Jump to content

This is a read-only backup copy of Wikitech. The live site can be found at wikitech.wikimedia.org

Test Kitchen/Decision Records/Remove 24h requirement

From Wikitech
The printable version is no longer supported and may have rendering errors. Please update your browser bookmarks and please use the default browser print function instead.

Decision Record: Remove 24-Hour Lead Time for Experiment Activation

Date: 27 October 2025

Context

The xLab UI currently requires experiments to be "turned on" 24 hours before their scheduled start date. This has created confusion and friction:

  • Users must understand that "turning on" an experiment doesn't actually start it—it only becomes active when both the start date is reached AND the experiment has been toggled on
  • Multiple teams have forgotten this step, blocking their experiments from running
  • The terminology is confusing with overlapping concepts: "active," "turn on/off," "activate," "started"
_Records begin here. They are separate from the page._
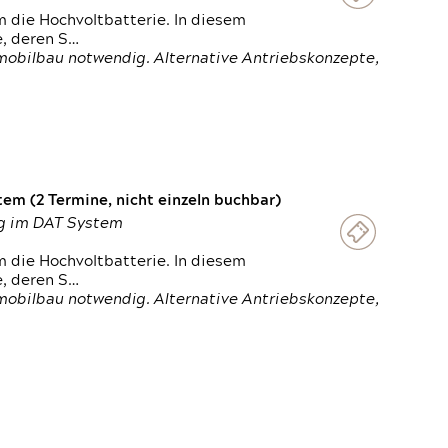
 die Hochvoltbatterie. In diesem
e, deren S…
obilbau notwendig. Alternative Antriebskonzepte,
em (2 Termine, nicht einzeln buchbar)
ung im DAT System
 die Hochvoltbatterie. In diesem
e, deren S…
obilbau notwendig. Alternative Antriebskonzepte,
The 24-hour buffer was originally implemented as a conservative approach to ensure Varnish nodes have experiment configuration with ample lead time.

Technical Background

  • Varnish nodes fetch new configuration every minute and store it locally on disk. Network jitter exists, but 3 minutes is a reasonable propagation estimate based on observations from the A/A tests we completed in FY24/25 SDS2.4 and the first A/B tests run by teams.
  • There is a 14:30 UTC deployment window that already provides built-in lead time, and the 24-hour requirement is significantly more conservative than necessary.

Decision

Remove the 24-hour lead time requirement for experiment activation. Experiments can be turned on and start collecting data on the same day, provided the activation occurs before the 14:30 UTC deployment window.

Implications

User Experience

  • Simplified mental model: experiments can be started when needed (respecting the deployment window)
  • Reduced friction and forgotten activations
  • Better alignment with GrowthBook's approach (which has simple "Start Experiment" functionality)

Operational Constraints

  • Users must still respect the 14:30 UTC deployment window
  • If an experiment is turned on after 14:30 UTC (e.g., 15:05 UTC), it will need to wait until the next day's deployment window
  • The 3-minute propagation time for Varnish nodes remains acceptable

Future Considerations

  • Align with GrowthBook terminology when implementing SDS2.3
  • Investigate how GrowthBook models phase changes and whether event tagging adjustments are needed
  • Consider measuring Varnish propagation time directly

TODO

  1. Ticket to implement removal of 24-hour requirement T408233
    1. Update documentation to reflect new timing requirements
    2. Clarify that the deployment window constraint remains in effect
  2. Ticket to measure Varnish propagation time T408236